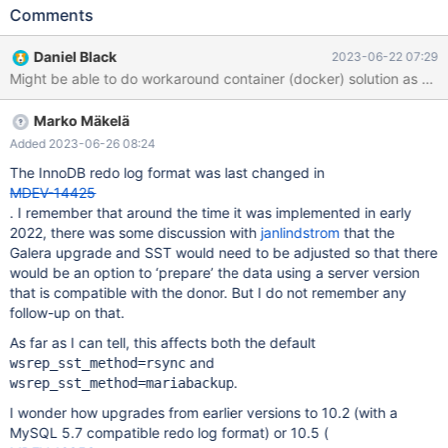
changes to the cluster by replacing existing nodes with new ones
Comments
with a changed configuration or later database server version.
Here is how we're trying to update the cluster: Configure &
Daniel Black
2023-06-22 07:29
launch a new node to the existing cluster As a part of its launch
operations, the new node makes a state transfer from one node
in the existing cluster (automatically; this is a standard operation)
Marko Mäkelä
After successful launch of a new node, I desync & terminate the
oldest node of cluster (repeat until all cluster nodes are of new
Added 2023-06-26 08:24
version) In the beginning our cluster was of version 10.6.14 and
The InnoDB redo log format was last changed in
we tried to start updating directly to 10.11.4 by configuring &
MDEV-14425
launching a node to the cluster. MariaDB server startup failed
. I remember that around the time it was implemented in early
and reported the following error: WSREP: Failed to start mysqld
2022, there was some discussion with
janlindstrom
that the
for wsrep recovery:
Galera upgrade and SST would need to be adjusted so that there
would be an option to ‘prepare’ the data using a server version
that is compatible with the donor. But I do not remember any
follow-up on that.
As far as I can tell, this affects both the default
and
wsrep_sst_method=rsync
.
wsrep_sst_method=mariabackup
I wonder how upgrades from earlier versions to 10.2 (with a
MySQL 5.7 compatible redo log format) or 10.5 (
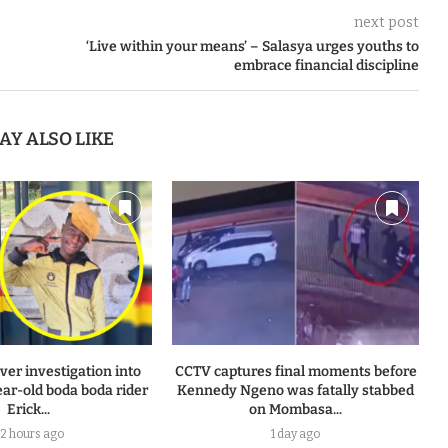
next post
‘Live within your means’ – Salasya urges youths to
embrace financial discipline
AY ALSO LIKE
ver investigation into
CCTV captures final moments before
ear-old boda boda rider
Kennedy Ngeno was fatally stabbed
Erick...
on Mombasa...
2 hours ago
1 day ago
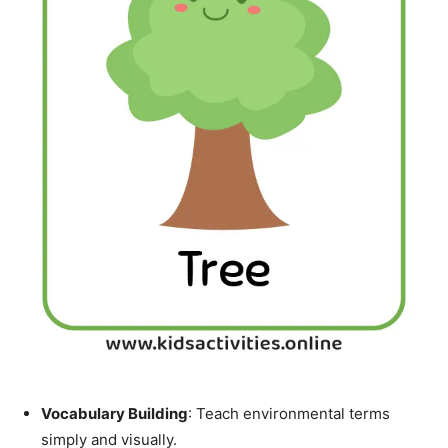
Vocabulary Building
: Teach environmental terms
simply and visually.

· · ·

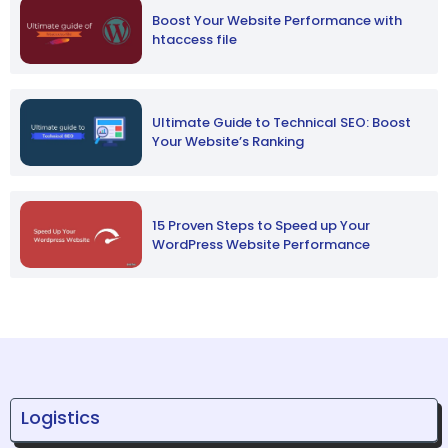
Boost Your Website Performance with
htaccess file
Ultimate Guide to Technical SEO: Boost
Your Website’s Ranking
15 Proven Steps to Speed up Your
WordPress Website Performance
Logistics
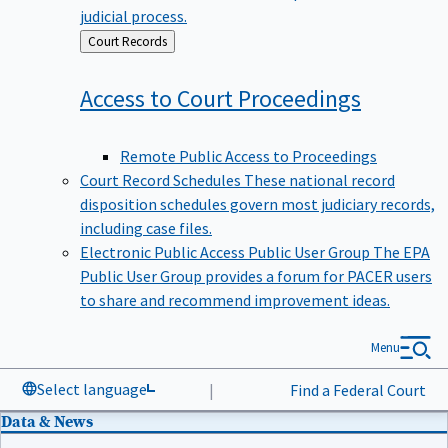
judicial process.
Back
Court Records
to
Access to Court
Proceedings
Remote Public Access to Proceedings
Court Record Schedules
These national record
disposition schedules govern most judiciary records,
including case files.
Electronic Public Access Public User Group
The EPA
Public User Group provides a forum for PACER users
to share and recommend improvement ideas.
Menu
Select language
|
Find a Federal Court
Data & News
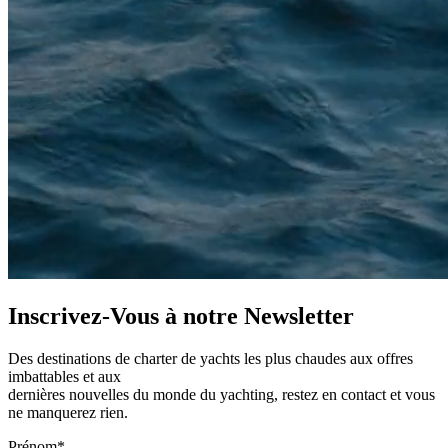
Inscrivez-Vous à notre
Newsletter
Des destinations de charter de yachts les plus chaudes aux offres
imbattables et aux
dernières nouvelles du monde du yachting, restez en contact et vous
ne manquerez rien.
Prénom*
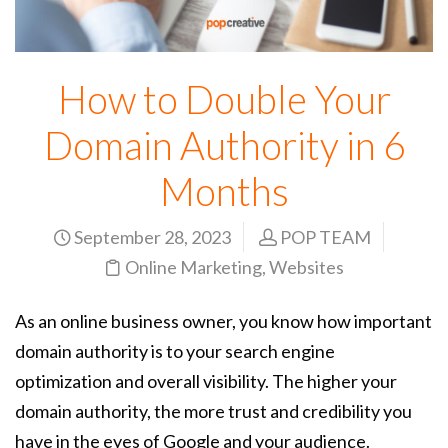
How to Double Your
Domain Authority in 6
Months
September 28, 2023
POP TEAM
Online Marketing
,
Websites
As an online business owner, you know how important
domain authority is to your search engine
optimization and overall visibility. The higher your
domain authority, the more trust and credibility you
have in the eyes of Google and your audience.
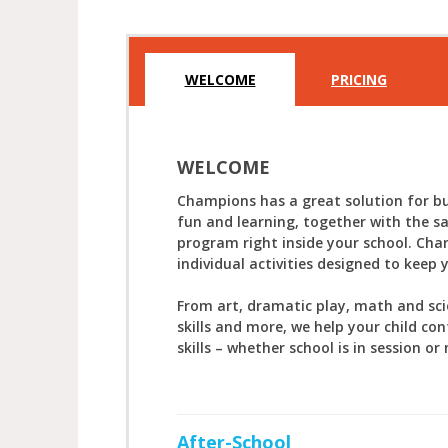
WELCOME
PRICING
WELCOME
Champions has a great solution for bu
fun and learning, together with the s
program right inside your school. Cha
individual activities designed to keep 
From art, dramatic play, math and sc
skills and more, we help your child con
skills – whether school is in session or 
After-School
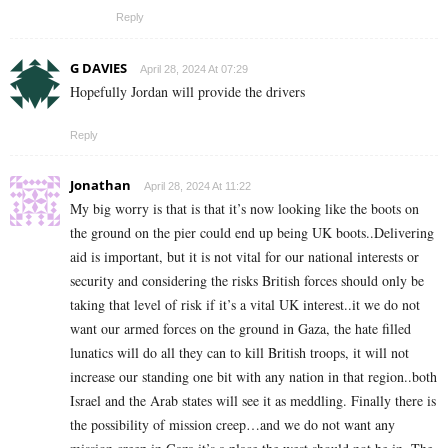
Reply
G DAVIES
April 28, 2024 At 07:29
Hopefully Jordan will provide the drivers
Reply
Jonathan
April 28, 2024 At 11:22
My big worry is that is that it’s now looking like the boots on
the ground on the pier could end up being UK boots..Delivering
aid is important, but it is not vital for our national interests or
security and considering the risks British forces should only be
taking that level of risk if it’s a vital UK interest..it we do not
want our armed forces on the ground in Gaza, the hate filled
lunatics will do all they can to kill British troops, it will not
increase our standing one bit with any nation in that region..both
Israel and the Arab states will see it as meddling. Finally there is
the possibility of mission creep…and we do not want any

· · ·

# Assigned task
Beginning at the line above that contains "CCTV captures final moments before", repeat each line exactly through the one that contains "simply and visually.", and leave out the pictures.

# Answer
CCTV captures final moments before
ear-old boda boda rider
Kennedy Ngeno was fatally stabbed
Erick...
on Mombasa...
2 hours ago
1 day ago
Vocabulary Building
: Teach environmental terms
simply and visually.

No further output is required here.